[RECORDS SUPPLIED — start]
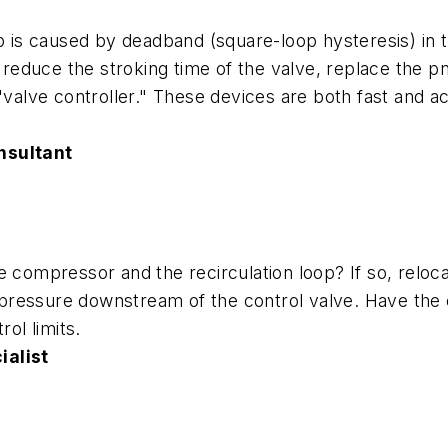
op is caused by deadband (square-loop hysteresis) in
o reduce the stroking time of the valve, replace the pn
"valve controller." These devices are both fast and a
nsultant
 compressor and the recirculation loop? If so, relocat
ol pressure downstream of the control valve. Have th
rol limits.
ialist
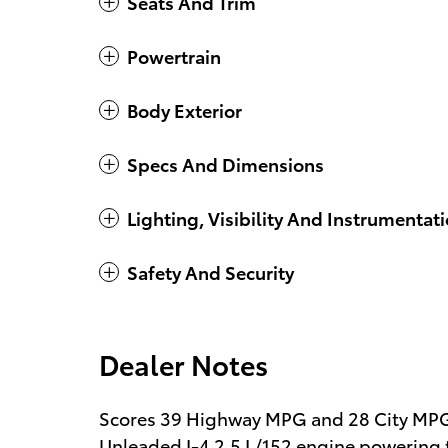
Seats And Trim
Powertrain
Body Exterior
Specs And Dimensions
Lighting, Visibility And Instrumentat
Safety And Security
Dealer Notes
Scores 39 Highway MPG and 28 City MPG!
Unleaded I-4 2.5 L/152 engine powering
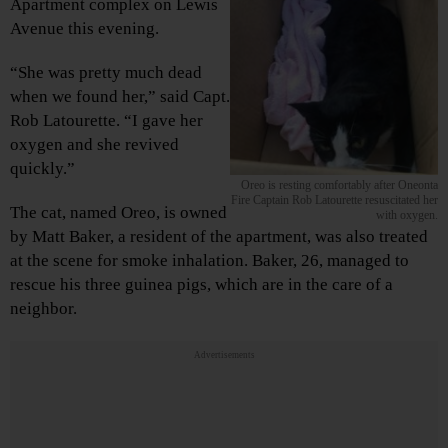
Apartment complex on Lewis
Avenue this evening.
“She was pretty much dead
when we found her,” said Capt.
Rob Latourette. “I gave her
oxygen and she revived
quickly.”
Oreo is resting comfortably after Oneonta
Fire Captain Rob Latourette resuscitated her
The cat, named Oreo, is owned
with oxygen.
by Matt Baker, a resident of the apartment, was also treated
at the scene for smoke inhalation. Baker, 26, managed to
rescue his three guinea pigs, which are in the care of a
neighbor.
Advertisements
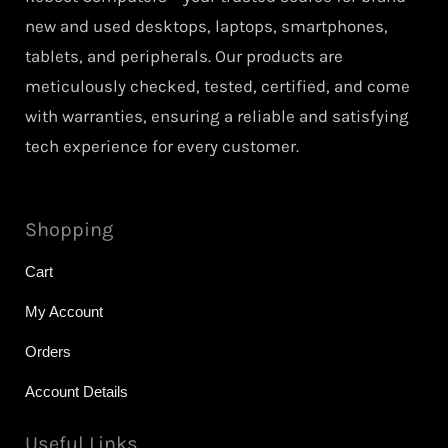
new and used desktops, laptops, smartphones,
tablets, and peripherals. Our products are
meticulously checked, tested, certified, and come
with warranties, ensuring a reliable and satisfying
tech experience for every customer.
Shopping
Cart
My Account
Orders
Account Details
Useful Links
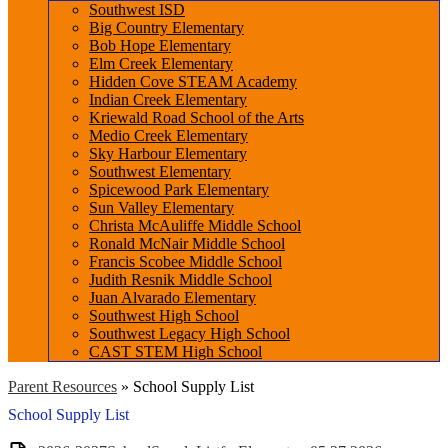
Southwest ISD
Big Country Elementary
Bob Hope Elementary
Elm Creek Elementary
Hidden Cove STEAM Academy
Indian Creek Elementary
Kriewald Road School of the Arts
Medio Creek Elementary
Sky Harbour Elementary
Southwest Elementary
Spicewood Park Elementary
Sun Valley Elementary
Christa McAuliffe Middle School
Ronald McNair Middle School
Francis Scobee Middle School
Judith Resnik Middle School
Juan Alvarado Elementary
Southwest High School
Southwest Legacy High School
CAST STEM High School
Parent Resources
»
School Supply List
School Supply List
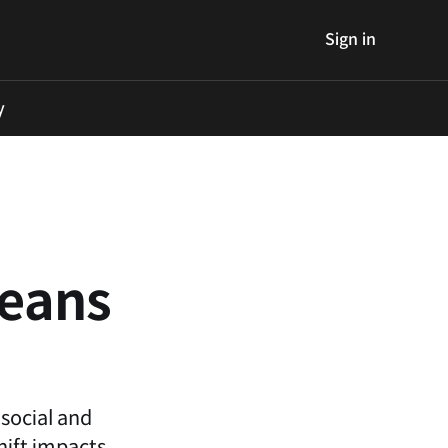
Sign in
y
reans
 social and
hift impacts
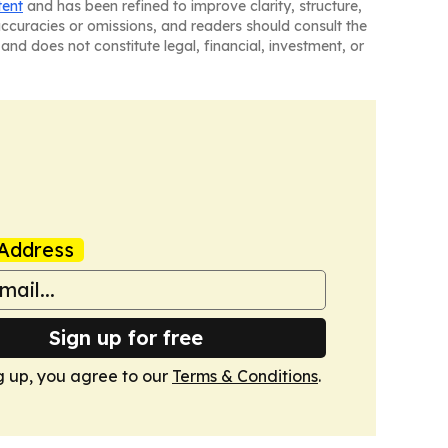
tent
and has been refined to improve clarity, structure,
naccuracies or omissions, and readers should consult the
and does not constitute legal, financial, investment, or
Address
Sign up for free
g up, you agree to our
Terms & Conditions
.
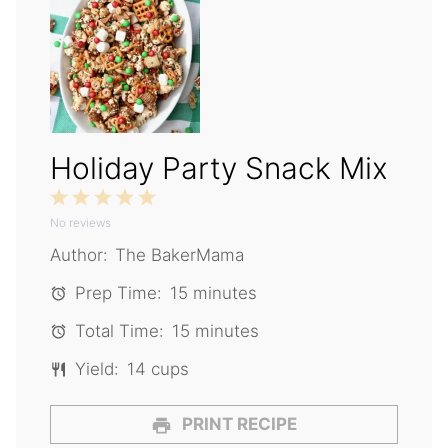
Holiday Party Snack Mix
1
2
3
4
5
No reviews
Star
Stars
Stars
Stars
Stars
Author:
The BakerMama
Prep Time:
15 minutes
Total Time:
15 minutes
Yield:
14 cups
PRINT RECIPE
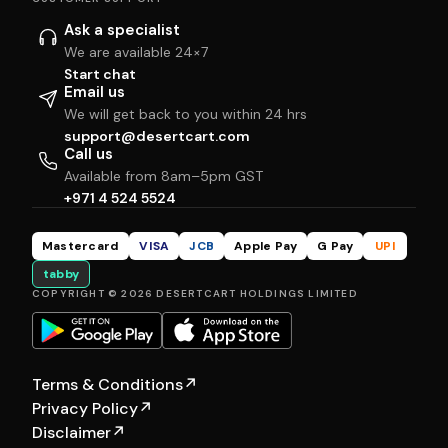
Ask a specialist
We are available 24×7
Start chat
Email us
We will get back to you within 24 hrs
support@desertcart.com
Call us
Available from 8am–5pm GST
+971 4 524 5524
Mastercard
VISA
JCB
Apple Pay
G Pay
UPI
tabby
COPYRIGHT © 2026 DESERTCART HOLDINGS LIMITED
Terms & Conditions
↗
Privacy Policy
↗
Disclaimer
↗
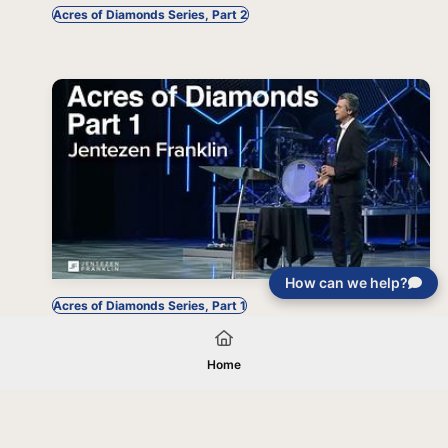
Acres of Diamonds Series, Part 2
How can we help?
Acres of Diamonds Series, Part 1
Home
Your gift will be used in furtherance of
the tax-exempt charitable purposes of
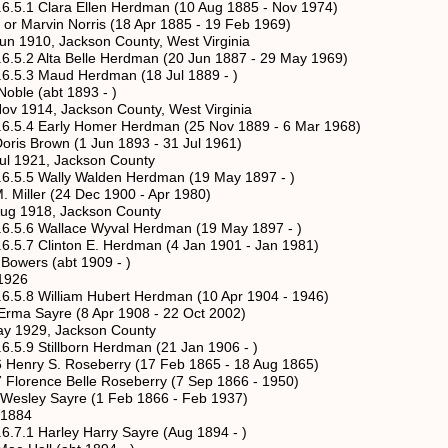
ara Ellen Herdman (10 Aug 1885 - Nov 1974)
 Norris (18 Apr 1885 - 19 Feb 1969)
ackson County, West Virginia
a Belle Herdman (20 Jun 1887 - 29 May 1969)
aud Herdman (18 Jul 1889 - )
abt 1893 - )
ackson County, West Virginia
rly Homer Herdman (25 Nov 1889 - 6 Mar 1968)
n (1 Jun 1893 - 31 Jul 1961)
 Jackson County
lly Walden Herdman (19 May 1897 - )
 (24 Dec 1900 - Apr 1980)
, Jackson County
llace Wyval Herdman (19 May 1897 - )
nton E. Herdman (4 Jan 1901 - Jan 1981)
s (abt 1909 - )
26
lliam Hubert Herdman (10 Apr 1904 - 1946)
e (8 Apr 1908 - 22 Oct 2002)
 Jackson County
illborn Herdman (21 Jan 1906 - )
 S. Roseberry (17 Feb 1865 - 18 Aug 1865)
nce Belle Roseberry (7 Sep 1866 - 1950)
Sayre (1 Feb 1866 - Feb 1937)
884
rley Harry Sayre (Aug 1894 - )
[RECORDS SUPPLIED — finish]
*PROBLEM TO SOLVE:* Scan the lines above, and whenever one holds the string "Latourette", copy it.

*OUTPUT OF THE TASK:*
Rob Latourette. “I gave her
Fire Captain Rob Latourette resuscitated her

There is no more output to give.